— Task item —
Return the full listing unchanged, excluding any images it contains.

<<<<

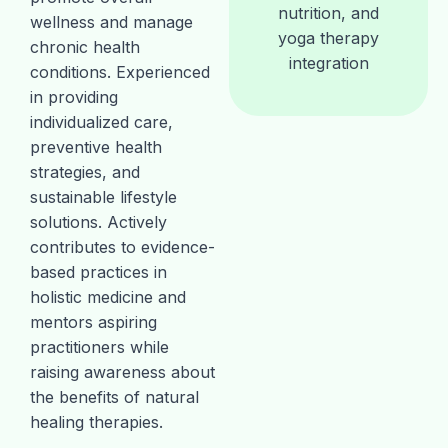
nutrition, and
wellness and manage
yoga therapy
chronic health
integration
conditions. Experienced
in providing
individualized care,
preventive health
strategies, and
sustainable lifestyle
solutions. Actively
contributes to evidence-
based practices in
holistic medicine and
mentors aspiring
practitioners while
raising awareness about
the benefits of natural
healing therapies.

>>>>

— Solution to the exercise —
nutrition, and
wellness and manage
yoga therapy
chronic health
integration
conditions. Experienced
in providing
individualized care,
preventive health
strategies, and
sustainable lifestyle
solutions. Actively
contributes to evidence-
based practices in
holistic medicine and
mentors aspiring
practitioners while
raising awareness about
the benefits of natural
healing therapies.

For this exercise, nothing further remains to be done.